Kamlesh Madaan, a local property agent operating out of the western suburbs, feels that many of the projects in the MMR, are in the primary stages of construction and will be absorbed, once they reach a certain level of construction. “Clients are repeatedly asking for smaller-sized units that are nearing possession. However, there aren’t many such apartments available, in today’s market. The problem is more, with the bigger units that are in the initial stages of construction. In the absence of complete data with analysis, such reports could confuse prospective buyers,” Madaan adds.
How long will the inventory pile-up last?

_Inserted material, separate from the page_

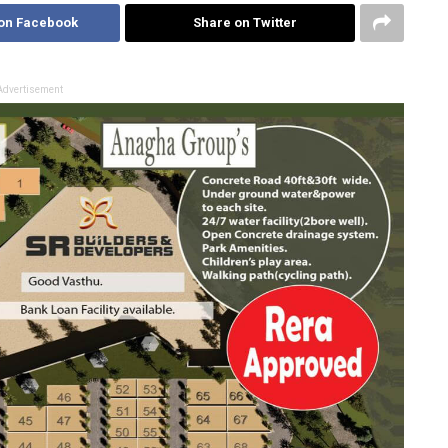
on Facebook
Share on Twitter
Advertisement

The inventory pile-up, can also be attributed to the slow pace of clearances for projects, as well as the recent hike in ready reckoner rates. Zaheer Majeed Memon, partner, Zara Habitats, maintains that the general economic slowdown and shifting buyer sentiments, also play a role. The risk appetite and the buying criteria of genuine home buyers, have changed in recent times. From buying properties solely for investment, as was the case earlier, people now do so for the practical purpose of occupying the property, he says.
“An end-user’s options, choices and buying capacity, directly affect the demand situation of the market. Today, the market is responding, more to the demand of end-users than the investors. To a large extent, this unprecedented pile-up of inventory, is also category-linked. Factors, such as location, size of the apartments, etc., play an important role in a serious demand-driven market,” Memon elaborates.
Analysts point out that in the current market scenario, each category of housing will have its own rate of absorption, and it remains difficult to predict how long the inventory pile-up will last. Nevertheless, going by the current rate of transactions, experts feel that it may take around eight quarters, before there is more demand and lesser number of units in the market.
- Number of unsold apartments in Mumbai, rises to 84,915 units from 80,426 unsold units three months ago.
- In the MMR, including Mumbai, Thane, Navi Mumbai and Raigad, the unsold inventory is now at 2.26 lakh houses, against 2.09 lakh unsold units a quarter ago.
- Most of the unsold units are in the primary stages of construction, whereas, buyers now prefer properties that are ready-to-move or close to possession.
- The inventory pile-up can be attributed to policies, taxation, macro-economic uncertainties and demand-supply mismatch.